Exercise directions:
Each line of the material must reappear unchanged in the answer.

Provided records:

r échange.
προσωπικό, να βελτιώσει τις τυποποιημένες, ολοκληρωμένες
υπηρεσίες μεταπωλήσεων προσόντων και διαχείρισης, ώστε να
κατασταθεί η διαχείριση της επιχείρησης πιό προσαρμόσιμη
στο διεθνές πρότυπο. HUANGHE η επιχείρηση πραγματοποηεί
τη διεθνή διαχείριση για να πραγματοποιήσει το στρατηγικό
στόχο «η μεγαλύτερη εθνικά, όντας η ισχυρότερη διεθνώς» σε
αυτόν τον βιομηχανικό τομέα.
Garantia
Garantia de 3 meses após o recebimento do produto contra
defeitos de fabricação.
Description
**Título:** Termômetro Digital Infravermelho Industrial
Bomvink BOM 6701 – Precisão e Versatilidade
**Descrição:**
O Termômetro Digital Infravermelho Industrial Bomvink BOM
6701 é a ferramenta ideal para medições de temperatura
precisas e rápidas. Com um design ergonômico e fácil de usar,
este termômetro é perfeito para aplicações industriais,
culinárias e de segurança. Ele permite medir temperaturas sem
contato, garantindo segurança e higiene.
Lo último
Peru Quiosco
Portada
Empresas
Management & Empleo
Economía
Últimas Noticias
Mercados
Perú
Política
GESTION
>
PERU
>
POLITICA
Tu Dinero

Exercise result:
r échange.
προσωπικό, να βελτιώσει τις τυποποιημένες, ολοκληρωμένες
υπηρεσίες μεταπωλήσεων προσόντων και διαχείρισης, ώστε να
κατασταθεί η διαχείριση της επιχείρησης πιό προσαρμόσιμη
στο διεθνές πρότυπο. HUANGHE η επιχείρηση πραγματοποηεί
τη διεθνή διαχείριση για να πραγματοποιήσει το στρατηγικό
στόχο «η μεγαλύτερη εθνικά, όντας η ισχυρότερη διεθνώς» σε
αυτόν τον βιομηχανικό τομέα.
Garantia
Garantia de 3 meses após o recebimento do produto contra
defeitos de fabricação.
Description
**Título:** Termômetro Digital Infravermelho Industrial
Bomvink BOM 6701 – Precisão e Versatilidade
**Descrição:**
O Termômetro Digital Infravermelho Industrial Bomvink BOM
6701 é a ferramenta ideal para medições de temperatura
precisas e rápidas. Com um design ergonômico e fácil de usar,
este termômetro é perfeito para aplicações industriais,
culinárias e de segurança. Ele permite medir temperaturas sem
contato, garantindo segurança e higiene.
Lo último
Peru Quiosco
Portada
Empresas
Management & Empleo
Economía
Últimas Noticias
Mercados
Perú
Política
GESTION
>
PERU
>
POLITICA
Tu Dinero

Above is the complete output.